* Problem description *
Please copy every line from the records below that contains the string "Call".

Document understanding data

──────────

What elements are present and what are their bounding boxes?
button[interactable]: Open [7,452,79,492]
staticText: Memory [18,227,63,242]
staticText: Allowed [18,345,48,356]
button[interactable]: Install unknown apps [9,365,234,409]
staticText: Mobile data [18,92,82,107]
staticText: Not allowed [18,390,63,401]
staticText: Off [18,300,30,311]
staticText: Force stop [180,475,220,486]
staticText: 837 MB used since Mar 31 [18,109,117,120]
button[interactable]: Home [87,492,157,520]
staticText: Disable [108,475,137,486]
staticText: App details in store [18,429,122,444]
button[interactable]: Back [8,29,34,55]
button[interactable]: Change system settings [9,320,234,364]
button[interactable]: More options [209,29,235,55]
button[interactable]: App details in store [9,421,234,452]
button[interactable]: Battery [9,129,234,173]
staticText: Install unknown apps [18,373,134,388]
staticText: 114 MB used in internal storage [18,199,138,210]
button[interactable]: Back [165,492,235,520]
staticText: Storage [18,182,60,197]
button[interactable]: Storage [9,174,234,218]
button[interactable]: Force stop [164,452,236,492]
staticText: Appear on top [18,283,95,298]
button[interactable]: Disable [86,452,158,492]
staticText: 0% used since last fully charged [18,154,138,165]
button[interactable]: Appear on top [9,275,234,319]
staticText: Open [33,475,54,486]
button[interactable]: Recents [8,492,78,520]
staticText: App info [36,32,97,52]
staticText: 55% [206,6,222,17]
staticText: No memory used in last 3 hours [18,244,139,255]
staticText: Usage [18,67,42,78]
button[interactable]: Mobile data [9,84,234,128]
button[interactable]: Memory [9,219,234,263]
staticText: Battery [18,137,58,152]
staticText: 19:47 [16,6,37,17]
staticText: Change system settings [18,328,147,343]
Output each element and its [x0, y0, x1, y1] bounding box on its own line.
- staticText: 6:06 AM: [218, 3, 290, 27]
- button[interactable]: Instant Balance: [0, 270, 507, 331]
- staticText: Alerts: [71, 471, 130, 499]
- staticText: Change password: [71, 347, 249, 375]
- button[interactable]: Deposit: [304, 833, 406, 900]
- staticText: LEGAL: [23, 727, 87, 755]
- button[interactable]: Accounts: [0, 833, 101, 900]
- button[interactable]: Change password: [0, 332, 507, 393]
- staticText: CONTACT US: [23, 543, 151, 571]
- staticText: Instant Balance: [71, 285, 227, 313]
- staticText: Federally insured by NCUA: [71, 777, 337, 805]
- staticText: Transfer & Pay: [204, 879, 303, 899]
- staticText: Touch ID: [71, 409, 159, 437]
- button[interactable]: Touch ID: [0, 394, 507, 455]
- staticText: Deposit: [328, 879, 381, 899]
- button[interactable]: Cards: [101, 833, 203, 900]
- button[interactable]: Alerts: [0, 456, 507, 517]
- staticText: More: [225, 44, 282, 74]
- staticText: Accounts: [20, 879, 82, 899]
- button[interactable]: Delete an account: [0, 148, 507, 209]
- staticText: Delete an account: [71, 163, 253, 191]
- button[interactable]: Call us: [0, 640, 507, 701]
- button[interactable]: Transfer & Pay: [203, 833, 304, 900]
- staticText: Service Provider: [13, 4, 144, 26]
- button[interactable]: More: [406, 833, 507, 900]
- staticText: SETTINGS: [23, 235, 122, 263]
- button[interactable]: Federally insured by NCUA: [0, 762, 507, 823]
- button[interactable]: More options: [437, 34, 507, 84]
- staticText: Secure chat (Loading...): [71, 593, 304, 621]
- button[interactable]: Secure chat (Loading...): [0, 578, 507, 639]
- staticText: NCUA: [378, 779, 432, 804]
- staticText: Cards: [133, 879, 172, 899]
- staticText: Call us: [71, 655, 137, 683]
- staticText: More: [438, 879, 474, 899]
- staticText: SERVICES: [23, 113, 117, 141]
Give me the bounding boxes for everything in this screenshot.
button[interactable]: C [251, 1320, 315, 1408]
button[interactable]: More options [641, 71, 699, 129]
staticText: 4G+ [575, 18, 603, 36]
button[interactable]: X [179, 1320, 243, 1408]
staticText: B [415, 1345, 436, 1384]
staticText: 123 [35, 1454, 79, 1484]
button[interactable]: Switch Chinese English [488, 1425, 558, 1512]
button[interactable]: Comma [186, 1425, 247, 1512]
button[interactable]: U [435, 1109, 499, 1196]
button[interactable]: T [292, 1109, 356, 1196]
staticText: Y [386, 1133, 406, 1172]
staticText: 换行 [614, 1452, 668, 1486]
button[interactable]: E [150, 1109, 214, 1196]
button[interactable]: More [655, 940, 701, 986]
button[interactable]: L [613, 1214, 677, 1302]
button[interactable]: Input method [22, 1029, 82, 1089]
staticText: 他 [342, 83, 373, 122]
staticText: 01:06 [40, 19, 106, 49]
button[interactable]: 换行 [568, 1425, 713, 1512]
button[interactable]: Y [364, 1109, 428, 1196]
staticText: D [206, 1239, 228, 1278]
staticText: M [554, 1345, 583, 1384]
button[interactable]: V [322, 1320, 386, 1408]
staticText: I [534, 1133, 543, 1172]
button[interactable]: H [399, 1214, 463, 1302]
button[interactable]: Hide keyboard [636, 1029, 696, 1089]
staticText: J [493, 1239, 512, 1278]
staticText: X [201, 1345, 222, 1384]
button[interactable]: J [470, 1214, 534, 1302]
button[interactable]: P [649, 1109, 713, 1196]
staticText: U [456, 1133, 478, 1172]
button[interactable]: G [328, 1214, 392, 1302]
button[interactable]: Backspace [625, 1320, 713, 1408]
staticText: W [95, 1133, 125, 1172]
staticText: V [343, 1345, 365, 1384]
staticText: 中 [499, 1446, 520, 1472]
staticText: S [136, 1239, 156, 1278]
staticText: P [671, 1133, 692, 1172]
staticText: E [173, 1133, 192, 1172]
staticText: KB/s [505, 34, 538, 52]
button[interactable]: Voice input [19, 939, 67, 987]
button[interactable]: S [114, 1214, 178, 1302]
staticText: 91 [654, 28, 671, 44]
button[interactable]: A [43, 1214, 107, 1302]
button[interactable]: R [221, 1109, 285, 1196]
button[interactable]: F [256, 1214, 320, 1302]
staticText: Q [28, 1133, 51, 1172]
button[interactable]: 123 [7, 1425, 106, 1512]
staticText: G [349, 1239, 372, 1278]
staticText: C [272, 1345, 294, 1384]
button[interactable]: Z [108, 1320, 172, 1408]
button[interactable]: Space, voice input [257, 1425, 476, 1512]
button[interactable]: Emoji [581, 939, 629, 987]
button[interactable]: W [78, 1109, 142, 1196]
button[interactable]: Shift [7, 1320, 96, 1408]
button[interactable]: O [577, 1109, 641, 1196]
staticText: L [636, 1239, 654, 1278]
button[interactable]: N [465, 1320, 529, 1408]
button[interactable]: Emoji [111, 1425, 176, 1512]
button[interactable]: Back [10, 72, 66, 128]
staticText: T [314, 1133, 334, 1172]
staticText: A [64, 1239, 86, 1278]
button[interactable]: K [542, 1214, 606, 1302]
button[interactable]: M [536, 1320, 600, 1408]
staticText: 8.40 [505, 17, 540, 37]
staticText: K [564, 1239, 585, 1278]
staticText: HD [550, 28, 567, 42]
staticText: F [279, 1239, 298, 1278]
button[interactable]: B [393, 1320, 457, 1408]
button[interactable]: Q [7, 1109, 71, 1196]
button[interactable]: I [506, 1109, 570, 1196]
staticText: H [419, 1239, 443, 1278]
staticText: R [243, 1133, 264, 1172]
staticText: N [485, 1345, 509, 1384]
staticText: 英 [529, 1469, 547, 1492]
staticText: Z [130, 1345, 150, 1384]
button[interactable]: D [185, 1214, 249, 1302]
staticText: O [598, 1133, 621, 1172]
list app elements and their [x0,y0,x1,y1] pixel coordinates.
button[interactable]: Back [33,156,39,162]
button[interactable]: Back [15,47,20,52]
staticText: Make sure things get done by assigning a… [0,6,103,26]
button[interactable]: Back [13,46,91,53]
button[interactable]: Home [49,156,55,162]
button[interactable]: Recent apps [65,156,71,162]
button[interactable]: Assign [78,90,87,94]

──────────

* The answer *
- button[interactable]: Call us: [0, 640, 507, 701]
- staticText: Call us: [71, 655, 137, 683]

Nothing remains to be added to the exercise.